Geldmarktfonds Timelines: Geld-Finanzregulierungen

Mit der Hochzinspolitik wurde die Finanzmarktregulierung als konstitutives Element jenes makroökonomischen Ordnungsrahmens preisgegeben, denn sie konterkarierte die Zinssatzdeckelung und provozierte Ausweichverhalten. Der zwei Jahrzehnte zuvor etablierte Eurodollarmarkt bot dafür die besten Bedingungen (s. u.). Aber auch am heimischen Markt gelang es Finanzmarktakteuren, die Zinssatzdeckelung zu umgehen, nämlich über Geldmarktfonds.
Begünstigt wurde dies durch die Deregulierung der New Yorker Börse 1975 („Mayday“, Enkyo 1989: 76ff.); die Abschaffung gesetzlich geregelter Handelsgebühren schmälerte die Profite der Finanzdienstleister und drängte sie in neue Geschäftsfelder.
Geldmarktfonds veranlagten Kapital in US-Staatsanleihen und gaben die Renditen an die Anleger weiter. Da es sich dabei strenggenommen nicht um Zinserträge handelte, kam Regulation Q nicht zur Anwendung. Im Gegensatz zu anderen Anlageformen, wie etwa Unternehmensanleihen oder Aktien, war die Veranlagung in heimische Staatsanleihen aber nicht mit höherem Risiko behaftet als die Veranlagung am Sparkonto, eher mit geringerem.
Geldmarktfonds generierten also höhere Renditen als Bankeinlagen bei maximal gleich hohem Risiko; die Zinssatzdeckelung wurde damit effektiv umgangen. Gegründet 1977 von Merrill Lynch waren sie eine der ersten Formen von „Schattenbanken“, also von Institutionen, die die Aufgaben von Banken wahrnahmen, ohne den Regeln, die für Banken galten, zu unterliegen (Enkyo 1989: 84–87).
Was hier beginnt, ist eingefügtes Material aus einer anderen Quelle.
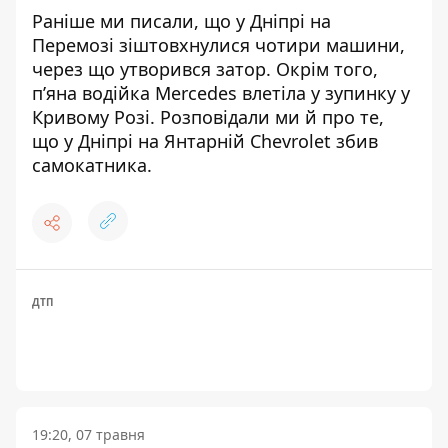
Раніше ми писали, що у Дніпрі
на
Перемозі зіштовхнулися чотири машини
,
через що утворився затор. Окрім того,
п’яна водійка Mercedes
влетіла у зупинку у
Кривому Розі
. Розповідали ми й про те,
що у Дніпрі на Янтарній
Chevrolet збив
самокатника
.
ДТП
19:20, 07 травня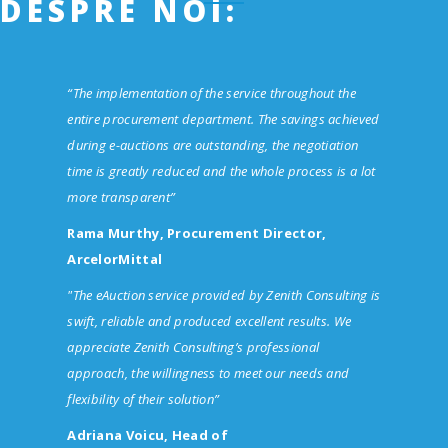
DESPRE NOI:
“The implementation of the service throughout the
entire procurement department. The savings achieved
during e-auctions are outstanding, the negotiation
time is greatly reduced and the whole process is a lot
more transparent”
Rama Murthy, Procurement Director,
ArcelorMittal
"The eAuction service provided by Zenith Consulting is
swift, reliable and produced excellent results. We
appreciate Zenith Consulting’s professional
approach, the willingness to meet our needs and
flexibility of their solution”
Adriana Voicu, Head of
Im Zuge der kompetitiven Finanzmarktderegulierung wurden ihre Aktivitäten später immer weitreichender und sie mutierten zu komplexen Finanzinstrumenten, die in der Krise von 2007/08 eine prominente Rolle einnahmen (Eichengreen 2015: 177, 207).
Bis in die 1970er-Jahre war der Renditevorsprung von Staatsanleihen gegenüber Spareinlagen unerheblich, denn Bankeinlagen waren zwar durch die Zinssatzdeckelung reguliert, gleichzeitig sorgte aber „Financial Repression“ dafür, dass die Renditen auf Staatsanleihen gering waren. Der Volcker-Schock (der Zinsschock 1980–1982) hob den Prozess der kompetitiven Finanzmarktderegulierung auf eine neue Ebene: Während die Zinssatzdeckelung im Rahmen des beschränkten Wettbewerbs die Profitabilität der Bankgeschäfte erhöht hatte, wirkte sie sich im neuen Umfeld konkurrierender Anbieter, die sie umgehen konnten, abträglich aus und führte zu einem starken Kapitalabfluss von Banken zu den Geldmarktfonds (Gilbert 1986: 30).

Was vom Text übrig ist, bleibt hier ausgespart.